Low crude oil prices were the key to SpiceJet’s quick turnaround. Brokerage JM Financial, in a report in February, said: “Industry-high load factors, cost rationalisation by the new management, coupled with lower jet fuel prices have helped turn around the loss-making airline, delivering profits for eight quarters in a row.”

When Kingfisher Airlines was grounded, crude oil was hovering at $80-100 a barrel, and when SpiceJet was grounded, it was at $60-70. As SpiceJet went along the revival path, prices fell to $40-60, which helped the management to gain operational efficiency. Besides, Kingfisher stopping its services left a vacuum in the market, opening up new opportunities for SpiceJet. 

In order to ensure customers and vendors knew what was happening with the airline, and with the goal of engendering trust in the airliner’s future, Singh communicated his turnaround plan widely through the media and remained open about the airline’s troubles with everyone. “Customers,” he says, “are quite forgiving, they like a good turnaround story.”

Indeed they did. While SpiceJet’s partners — Boeing, Yatra, MakeMyTrip and others — waited for it to emerge from the storm for their dues to be cleared, customers started to come back to the airliner as its performance improved. 

Occupancy of over 90 per cent for seven straight quarters has not been achieved by any airliner before globally, says Singh. The average occupancy for India’s aviation sector stands at 83 per cent.
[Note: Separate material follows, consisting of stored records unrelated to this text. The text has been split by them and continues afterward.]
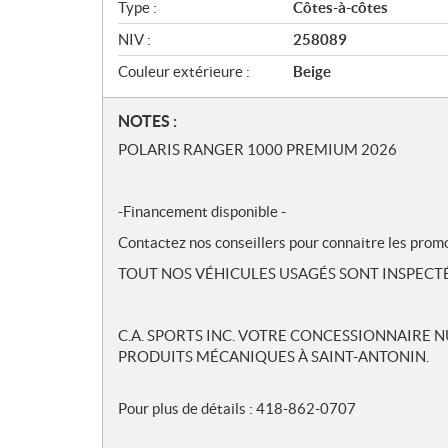
Type :
Côtes-à-côtes
NIV :
258089
Couleur extérieure :
Beige
N
NOTES :
o
POLARIS RANGER 1000 PREMIUM 2026
t
e
s
-Financement disponible -
Contactez nos conseillers pour connaitre les prom
TOUT NOS VÉHICULES USAGÉS SONT INSPECT
C.A. SPORTS INC. VOTRE CONCESSIONNAIRE 
PRODUITS MÉCANIQUES À SAINT-ANTONIN.
Pour plus de détails : 418-862-0707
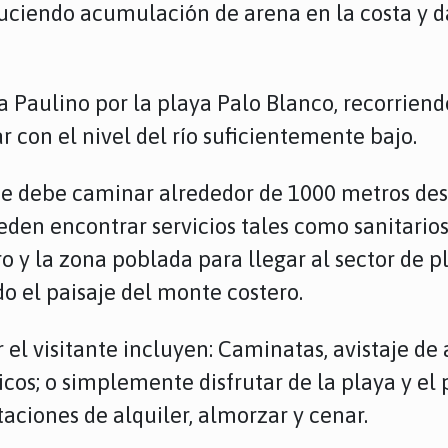
oduciendo acumulación de arena en la costa y 
a Paulino por la playa Palo Blanco, recorriend
r con el nivel del río suficientemente bajo.
tante debe caminar alrededor de 1000 metros 
eden encontrar servicios tales como sanitarios
 y la zona poblada para llegar al sector de 
do el paisaje del monte costero.
el visitante incluyen: Caminatas, avistaje de av
cos; o simplemente disfrutar de la playa y el p
aciones de alquiler, almorzar y cenar.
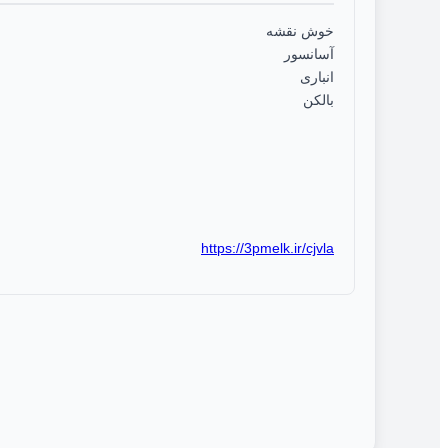
خوش نقشه
آسانسور
انباری
بالکن
https://3pmelk.ir/cjvla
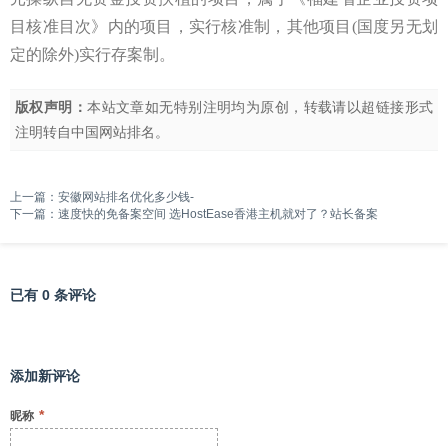
目核准目次》内的项目，实行核准制，其他项目(国度另无划
定的除外)实行存案制。
版权声明：
本站文章如无特别注明均为原创，转载请以超链接形式
注明转自
中国网站排名
。
上一篇：
安徽网站排名优化多少钱-
下一篇：
速度快的免备案空间 选HostEase香港主机就对了？站长备案
已有 0 条评论
添加新评论
*
昵称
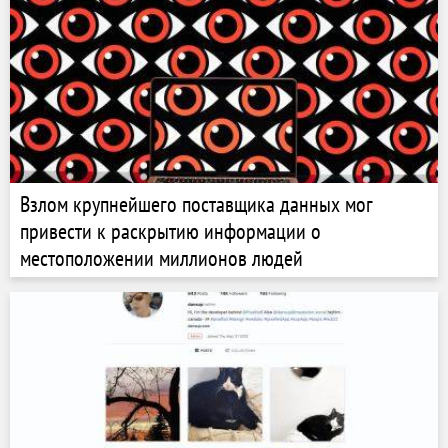
Взлом крупнейшего поставщика данных мог
привести к раскрытию информации о
местоположении миллионов людей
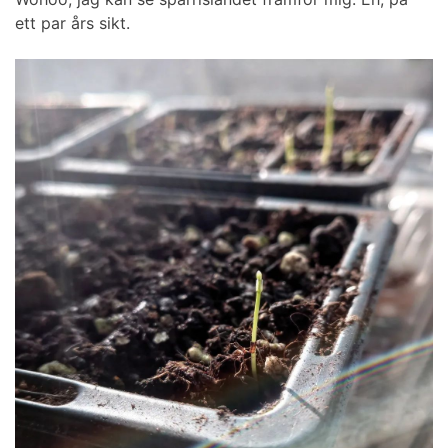
ett par års sikt.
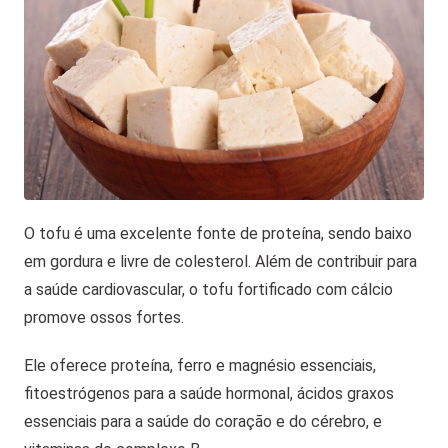
O tofu é uma excelente fonte de proteína, sendo baixo
em gordura e livre de colesterol. Além de contribuir para
a saúde cardiovascular, o tofu fortificado com cálcio
promove ossos fortes.
Ele oferece proteína, ferro e magnésio essenciais,
fitoestrógenos para a saúde hormonal, ácidos graxos
essenciais para a saúde do coração e do cérebro, e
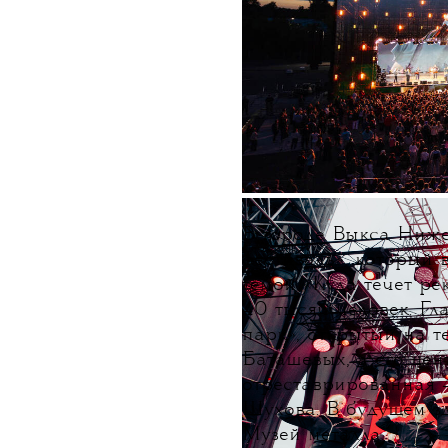
В городе Выкса Ниже
фестиваль», который 
темой «Куда течет рек
40 тысяч человек. Г
парк», открытый на т
Баташевых, а его цен
отреставрированная
Шухова. В будущем з
Музей металла.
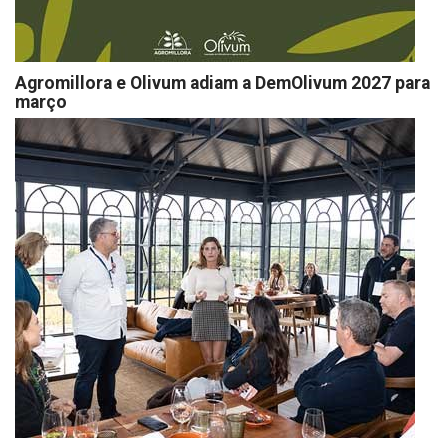
Agromillora e Olivum adiam a DemOlivum 2027 para
março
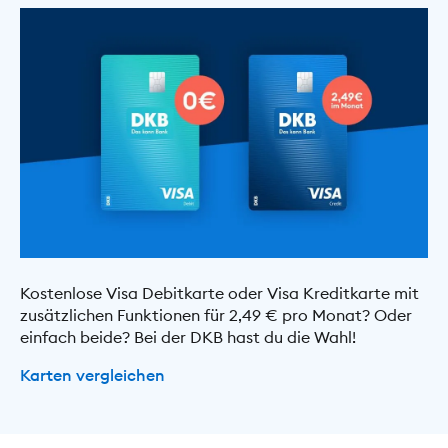
Kostenlose Visa Debitkarte oder Visa Kreditkarte mit
zusätzlichen Funktionen für 2,49 € pro Monat? Oder
einfach beide? Bei der DKB hast du die Wahl!
Karten vergleichen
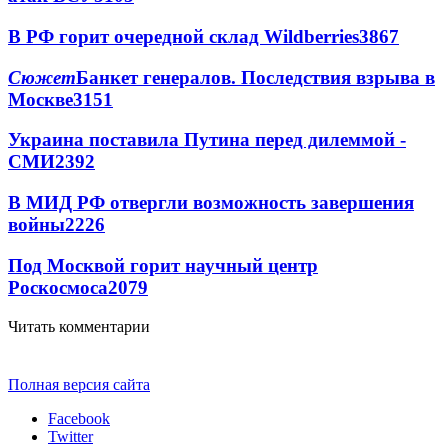
В РФ горит очередной склад Wildberries
3867
Сюжет
Банкет генералов. Последствия взрыва в
Москве
3151
Украина поставила Путина перед дилеммой -
СМИ
2392
В МИД РФ отвергли возможность завершения
войны
2226
Под Москвой горит научный центр
Роскосмоса
2079
Читать комментарии
Полная версия сайта
Facebook
Twitter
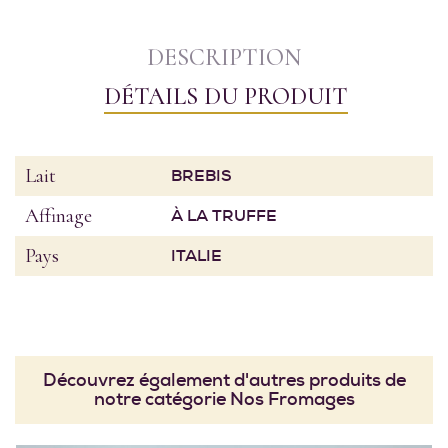
DESCRIPTION
DÉTAILS DU PRODUIT
Lait
BREBIS
Affinage
À LA TRUFFE
Pays
ITALIE
Découvrez également d'autres produits de
notre catégorie Nos Fromages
What drew people to the airline was its on-time performance.

“Today we have zero bank debt, we owe zero money to airports or oil companies or the government of India. Debt is nothing but 30 days’ credit,” Singh says. 

Internally, to boost the morale of employees, he brought back old hands who had an emotional connect with the airline and were on board with his strategy of keeping costs low and customers happy. 

Getting future ready

The Boeing deal is an extension of that strategy. These aircraft are 20 per cent more fuel efficient, and with renegotiated engineering and maintenance contracts, Singh hopes to considerably lower the airline’s operations costs. 
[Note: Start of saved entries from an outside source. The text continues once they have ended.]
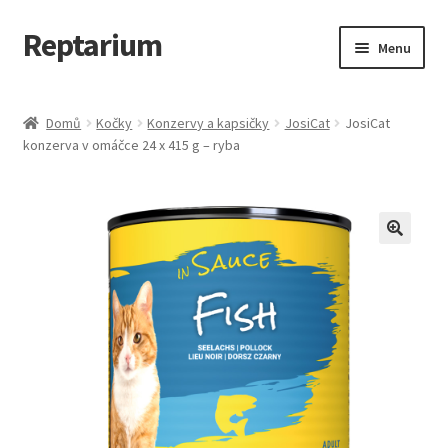
Reptarium
Přeskočit
Přejít
Menu
na
k
navigaci
obsahu
Úvodní stránka
webu
Domů
Kočky
Konzervy a kapsičky
JosiCat
JosiCat
konzerva v omáčce 24 x 415 g – ryba
Košík
Malá zvířata — Klece, krmivo, vybavení
Můj účet
Obchod
Pokladna
Vše pro kočky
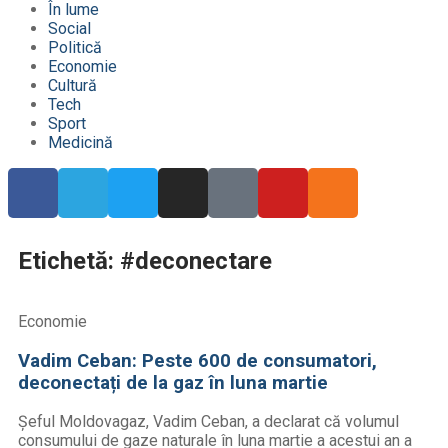
În lume
Social
Politică
Economie
Cultură
Tech
Sport
Medicină
Etichetă: #deconectare
Economie
Vadim Ceban: Peste 600 de consumatori,
deconectați de la gaz în luna martie
Șeful Moldovagaz, Vadim Ceban, a declarat că volumul
consumului de gaze naturale în luna martie a acestui an a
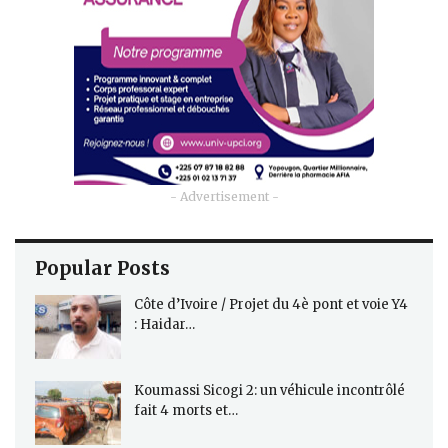
- Advertisement -
Popular Posts
Côte d’Ivoire / Projet du 4è pont et voie Y4
: Haidar…
Koumassi Sicogi 2: un véhicule incontrôlé
fait 4 morts et…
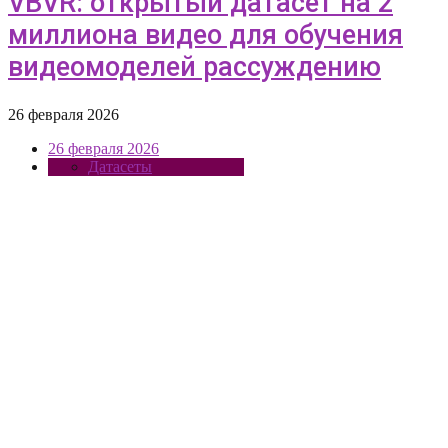
VBVR: открытый датасет на 2
миллиона видео для обучения
видеомоделей рассуждению
26 февраля 2026
26 февраля 2026
Датасеты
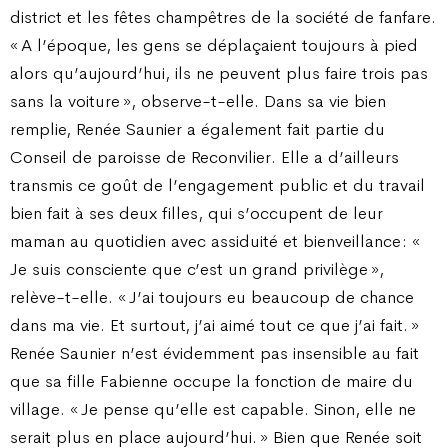
district et les fêtes champêtres de la société de fanfare.
« A l’époque, les gens se déplaçaient toujours à pied
alors qu’aujourd’hui, ils ne peuvent plus faire trois pas
sans la voiture », observe-t-elle. Dans sa vie bien
remplie, Renée Saunier a également fait partie du
Conseil de paroisse de Reconvilier. Elle a d’ailleurs
transmis ce goût de l’engagement public et du travail
bien fait à ses deux filles, qui s’occupent de leur
maman au quotidien avec assiduité et bienveillance : «
Je suis consciente que c’est un grand privilège »,
relève-t-elle. « J’ai toujours eu beaucoup de chance
dans ma vie. Et surtout, j’ai aimé tout ce que j’ai fait. »
Renée Saunier n’est évidemment pas insensible au fait
que sa fille Fabienne occupe la fonction de maire du
village. « Je pense qu’elle est capable. Sinon, elle ne
serait plus en place aujourd’hui. » Bien que Renée soit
Without expanding on how he is going to fund the aircraft purchase, Singh says the cost of acquiring these aircraft and financing are also lower. Earlier the management had said one of the options it was looking at was to borrow from Exim Bank.
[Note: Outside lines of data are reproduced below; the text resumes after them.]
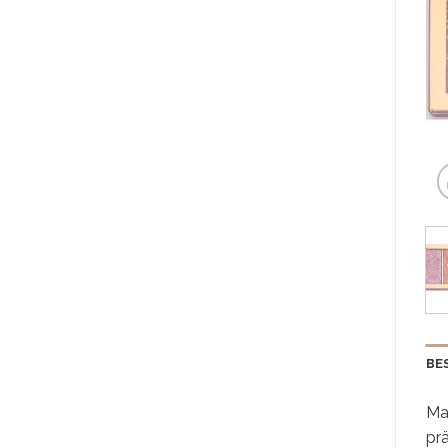
BE
Ma
prä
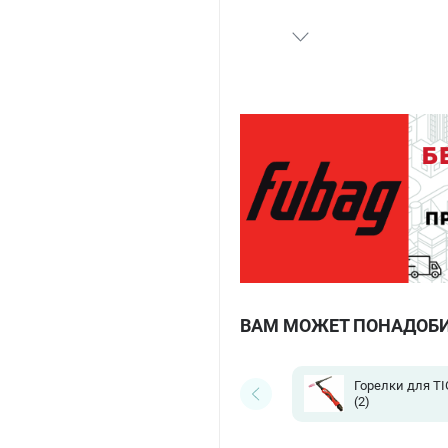
ВАМ МОЖЕТ ПОНАДОБ
Горелки для TI
(2)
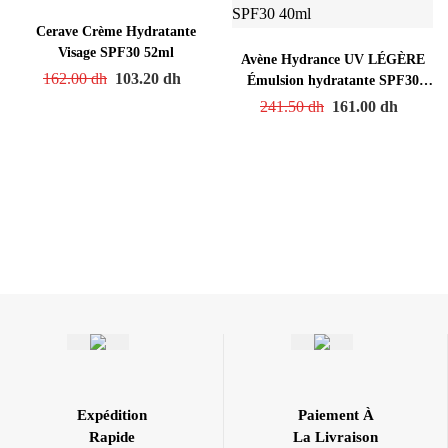
Cerave Crème Hydratante
Visage SPF30 52ml
Avène Hydrance UV LÉGÈRE
162.00
dh
103.20
dh
Émulsion hydratante SPF30
40ml
241.50
dh
161.00
dh
Expédition
Paiement À
Rapide
La Livraison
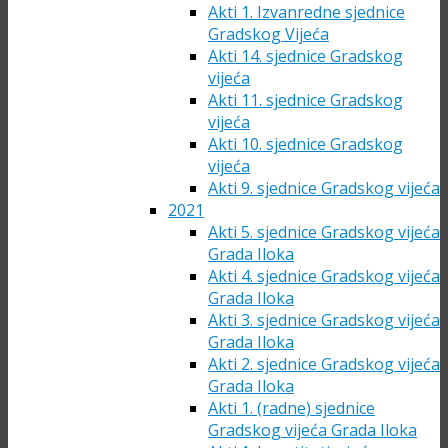
Akti 1. Izvanredne sjednice
Gradskog Vijeća
Akti 14. sjednice Gradskog
vijeća
Akti 11. sjednice Gradskog
vijeća
Akti 10. sjednice Gradskog
vijeća
Akti 9. sjednice Gradskog vijeća
2021
Akti 5. sjednice Gradskog vijeća
Grada Iloka
Akti 4. sjednice Gradskog vijeća
Grada Iloka
Akti 3. sjednice Gradskog vijeća
Grada Iloka
Akti 2. sjednice Gradskog vijeća
Grada Iloka
Akti 1. (radne) sjednice
Gradskog vijeća Grada Iloka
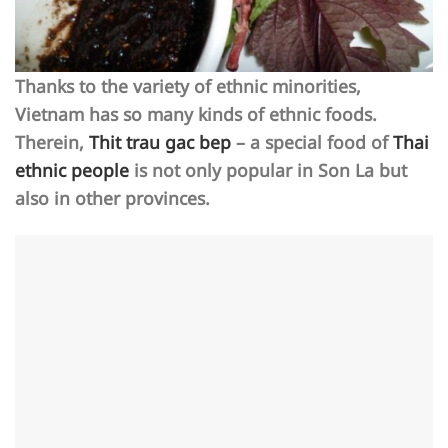
Thanks to the variety of ethnic minorities,
Vietnam has so many kinds of ethnic foods.
Therein,
Thit trau gac bep
– a special food of
Thai
ethnic people
is not only popular in Son La but
also in other provinces.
Yet, SpiceJet is not going for outright purchase. “The first few would be sale and leaseback deals and we have several offers. Going further, we will take a call, depending on what is cheaper for us at that point in time (buying or leasing). Our objective is that whatever we go in for should reduce the cost of financing,” he says. 

Bombardiers, the alternative to Boeings, make money but their acquisition costs are high. So, they make up only 15 per cent of Spicejet’s fleet. It currently has 22 Boeing 737-800s (189 seats each), four Boeing 737-900s (212 seats) and 14 Bombardier Q400s (78 seats) in service. In all, it operates 343 daily flights to 45 destinations (39 domestic and 6 international). The airline plans to increase frequency and add new destinations once the new planes start to arrive.

This focus on costs is crucial to maintain a steady course for SpiceJet. As jet fuel prices start to rise again, operating costs are set to balloon for airliners. Over the past year, the price of crude oil has risen to $55 from $35 a barrel. Airlines say at its current rate, the price is still sustainable, but if it goes beyond $70, then they will be forced to increase fares to a level where demand will be affected.

The airline currently has a market share of 13 per cent (it was 19 per cent in the third quarter of 2013-14). Even though high utilisation rates and low jet fuel prices offer scope to reduce fares and increase market share, Singh says that is unlikely to happen. “Our focus will remain on profitability.”